Beyond the projections of electoral participation and of possible results and reasons, one important aspect that needs analysis is what the country’s political destiny will look like on the day after – that is, on Monday, September 5. This column aims to offer four possible scenarios, depending on the results and the margins of victory, which could range from broad (a difference equal to or greater than 5%) or narrow (a difference of under 5%).
Scenario #1:
Should the Approve option win by a large margin, the current government would be strengthened, along with the coalition that promoted the Approve vote. A broad triumph would lend force to the beginning of a program for Constitutional reforms, which would be fairly restrictive and not necessarily open to the terms imposed by an enormously weakened right, although their presence will be necessary in order to approve the future Constitutional reforms and laws to accompany the new Magna Carta.
Scenario #2:
The second scenario would be a narrow win for the Approve option. This scenario would transform the new Constitution into a set of polarizing regulations. On the one hand, it’s fairly probable that we’d find ourselves combatting denunciations of electoral fraud from the Reject camp. In addition, there’d be difficulties achieving the minimum consensus needed to support the program of reforms. With a thin margin of difference, there could be substantive changes in the text, especially because the process would take place under conditions established by the right. Discussions would continue until some version of the new Constitution was derived that satisfied at least one part of that sector.
Scenarios #3 and #4:
The third and fourth possible scenarios involve a win for the Reject option. If that were to take place with a wide margin of victory, we’d probably see some attempts to weaken the government, via actions like constitutional accusations against the cabinet or the president himself for electoral intervention. The greater part of the opposition’s time and efforts would be devoted to demanding the president’s head, or that of part of his cabinet. Such a scenario would definitively increase uncertainty about the constitutional process, as debate about it could then be delayed for years, although the most probable result would be a package of reforms to the 1980 Constitution.

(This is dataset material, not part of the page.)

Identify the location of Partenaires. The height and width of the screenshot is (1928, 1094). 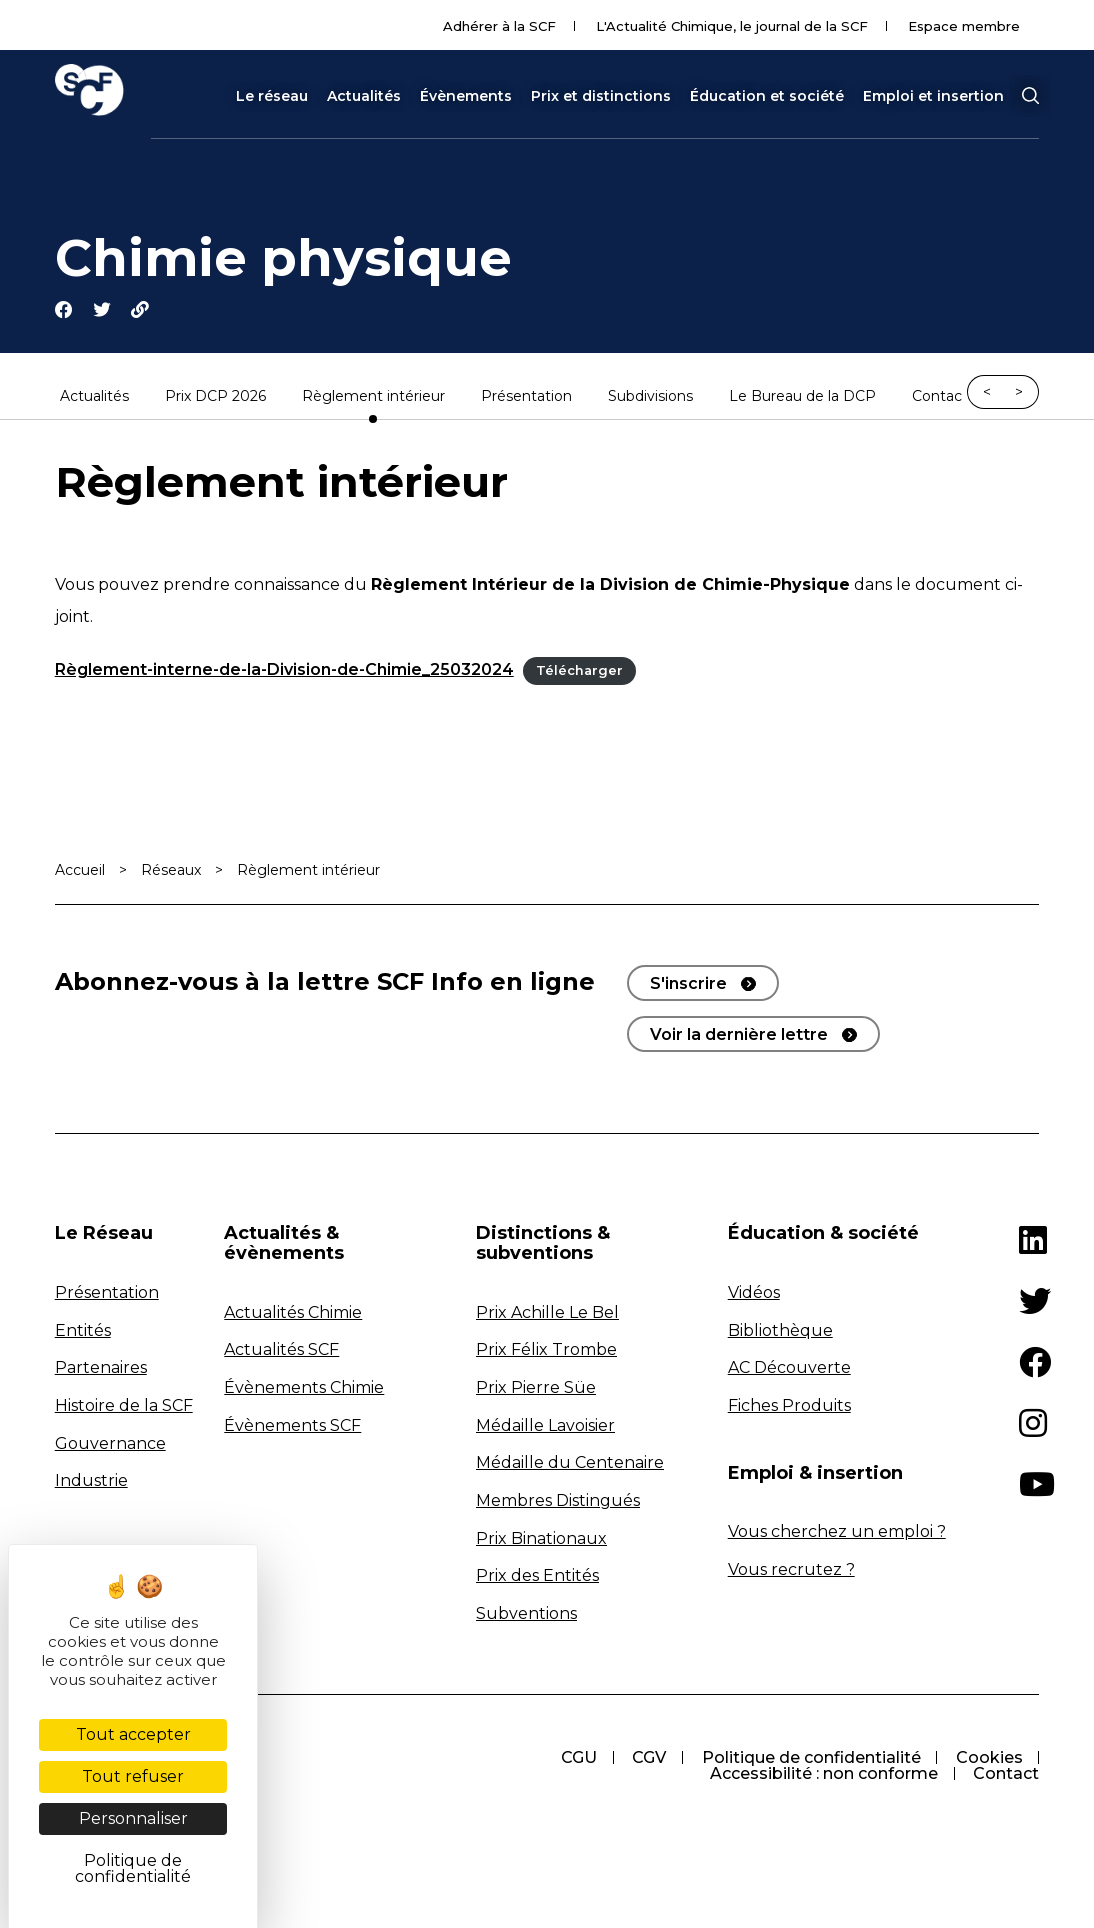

If the Refuse option wins a narrow victory, there will be a high degree of polarization and uncertainty, especially because the discussion and the agreements already reached regarding the constitutional process could also absorb months or even years. Nonetheless, the expected result in this context would be a new constitutional process, but one with less intensity. That is, it would take place without guarantees of the type of body charged with drafting it, or guarantees in subjects such as gender parity, representation of the original peoples, and, probably, without independent participants.

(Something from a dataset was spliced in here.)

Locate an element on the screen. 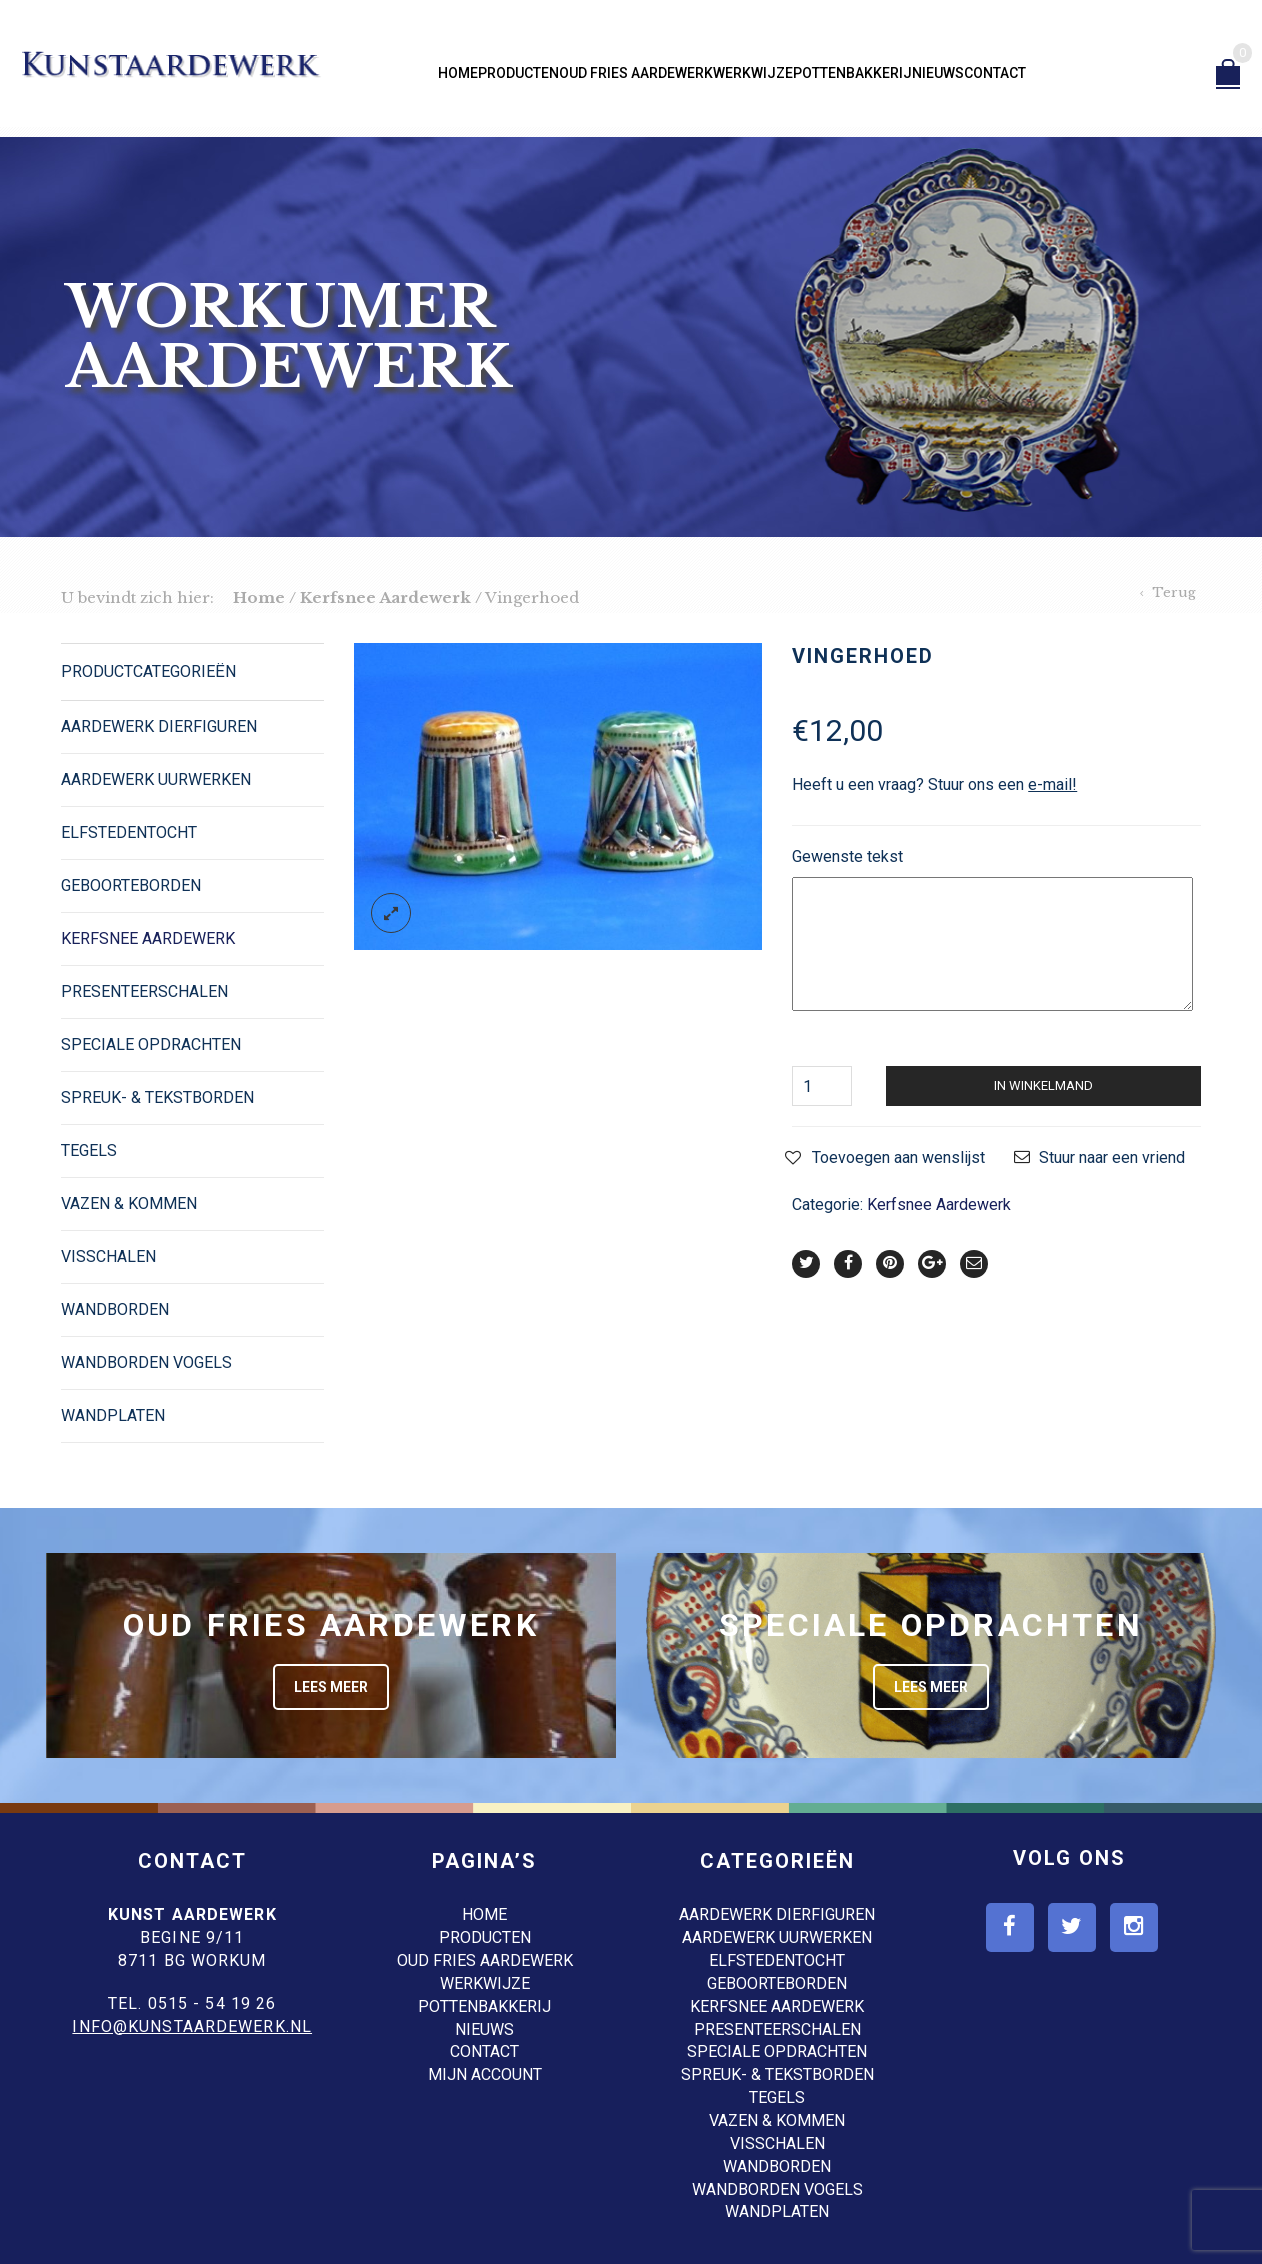 This screenshot has height=2264, width=1262. Wandplaten is located at coordinates (113, 1415).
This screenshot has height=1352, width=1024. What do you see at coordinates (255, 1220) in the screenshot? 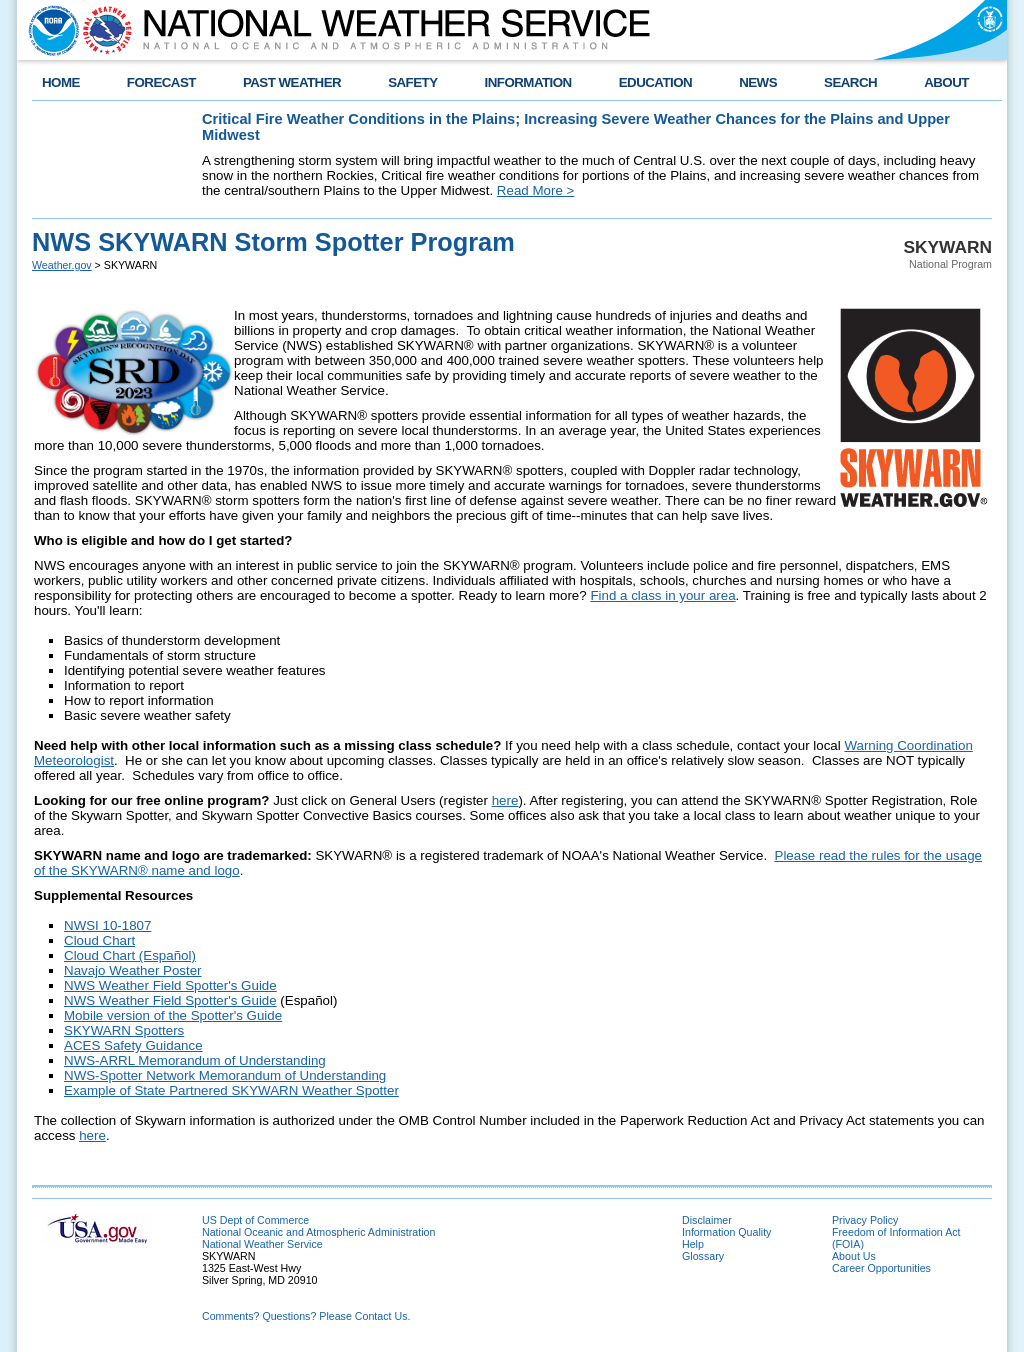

Regardless which of the options triumphs, a narrow margin will feed an increasingly polarized political climate. A win for the Reject option will doubtless increase the political and institutional uncertainty, since the discussion of the destiny of the constitutional process could take years, and then conclude with a package of reforms to the current Constitution. Up until now, the Reject camp hasn’t committed itself to concrete proposals, nor to a date for beginning a new constitutional process if their view is ratified on September 4.
That’s how things stand. If what the citizens want is a new Constitution, the plebiscite may turn out to be a game of all or nothing, no minor consideration for the 78% who voted for the drafting of a new Constitution in the original plebiscite (October 29, 2020).